During the dengue outbreak in Cairns, public health officials traced recent contacts of people with a confirmed infection. Using mobility data from the known cases, they targeted residences for indoor residual spraying, or IRS, which involves spraying the walls of homes, and dark, humid places where Aedes mosquitoes might rest, with an insecticide that lasts for months.
Spraying is time-consuming and labor intensive, so health officials could not reach all the residences connected with infected people. The researchers found that spraying in potential exposure locations identified through contact tracing reduced the probability of dengue transmission by at least 86 percent compared to those areas of potential exposure that health officials were not able to spray.

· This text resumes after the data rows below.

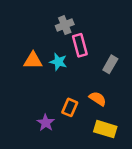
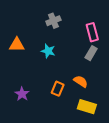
pink rectangle: (80, 45) -> (92, 32), moved
orange triangle: (33, 61) -> (17, 45), moved
purple star: (46, 123) -> (22, 94), moved

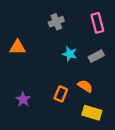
pink rectangle: (92, 32) -> (97, 23), moved
cyan star: (48, 51) -> (70, 54), moved
gray rectangle: (91, 53) -> (96, 56), turned 32

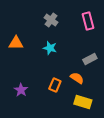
gray cross: (56, 22) -> (51, 20), turned -32
cyan star: (70, 54) -> (50, 48), moved
gray rectangle: (96, 56) -> (90, 59), moved

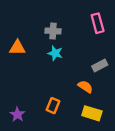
gray cross: (51, 20) -> (53, 31), moved, turned -32
orange rectangle: (55, 85) -> (53, 106), moved
purple star: (21, 90) -> (17, 114), moved

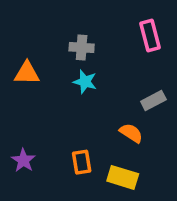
orange rectangle: (53, 106) -> (82, 162), turned -32
yellow rectangle: (92, 113) -> (123, 177), moved
purple star: (17, 114) -> (23, 160), moved

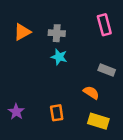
orange triangle: (27, 73) -> (22, 32), moved, turned -30
gray rectangle: (153, 100) -> (107, 70), turned 49
yellow rectangle: (123, 177) -> (98, 121), moved

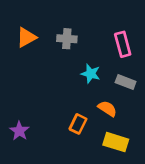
pink rectangle: (104, 25) -> (123, 44), moved
cyan star: (59, 57) -> (91, 74), moved
orange rectangle: (57, 113) -> (78, 124), moved, turned 35

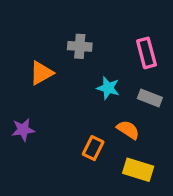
orange triangle: (26, 37) -> (41, 73), moved
purple star: (19, 131) -> (23, 130), moved, turned 30

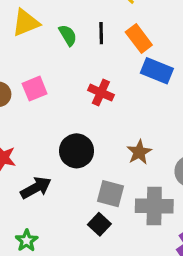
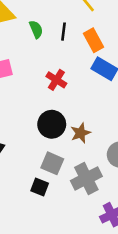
black circle: (77, 151) -> (52, 124), moved
gray cross: (154, 206) -> (86, 179), turned -36
black square: (99, 224) -> (40, 187), turned -30

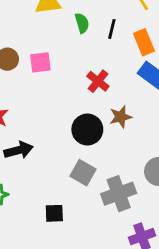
brown star: (81, 133) -> (121, 117), moved
black square: (40, 187) -> (54, 213), moved, turned -30

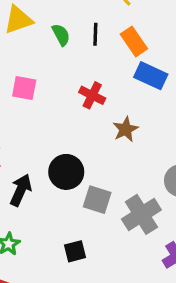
pink square: (40, 62) -> (24, 88), turned 30
black circle: (87, 130) -> (66, 172), moved
black arrow: (19, 150) -> (21, 190), turned -40

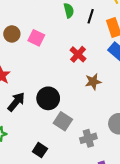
gray cross: (141, 214) -> (88, 138), size x0.7
black square: (75, 251) -> (40, 150), turned 32

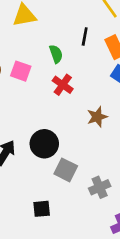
green semicircle: (69, 11) -> (56, 54), moved
red cross: (78, 54) -> (63, 85), moved
black square: (40, 150) -> (42, 209), turned -32

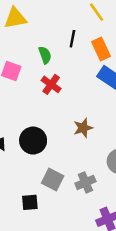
brown star: (97, 117) -> (83, 128), moved
gray square: (66, 170) -> (53, 179), moved

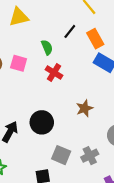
black line: (72, 39) -> (70, 31), turned 32

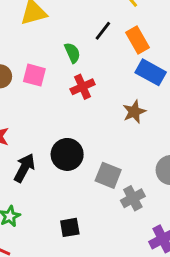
red cross: (54, 73) -> (83, 87), turned 35
brown star: (84, 108) -> (134, 112), moved
gray square: (61, 155) -> (108, 175), moved

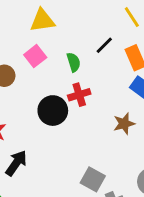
pink square: (34, 75) -> (35, 56), moved, turned 30
black circle: (67, 154) -> (53, 111), moved

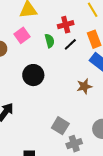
black line: (104, 45) -> (70, 44), moved
red cross: (79, 95) -> (66, 25), moved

“The findings are important, because they demonstrate one of the few measures we have for the effectiveness of an intervention to reduce the transmission of dengue,” Vazquez-Prokopec says.
Vazquez-Prokopec explains that many times in the face of a dengue outbreak, public health officials end up using trucks to “fog” the streets with insecticide, despite a lack of scientific evidence that the method controls Aedes aegypti mosquito populations.
Quantifying the effectiveness of existing methods, and the context within which they work, can strengthen countermeasures. “We need to develop plans for outbreak containment that are context-specific,” Vazquez-Prokopec says.
His current research includes investigating ways to scale up intervention using a combination of contact tracing and targeted spraying. Today, spraying the inside of a house requires approximately half an hour, but Vazquez-Prokopec is working on methods to cut that time to as little as 10 minutes.
“We are evaluating how we can scale up and improve IRS for 21st-century urban areas,” Vazquez-Prokopec says.
Emory Global Health Institute, the Marcus Foundation and the National Health and Medical Research Council also funded the research.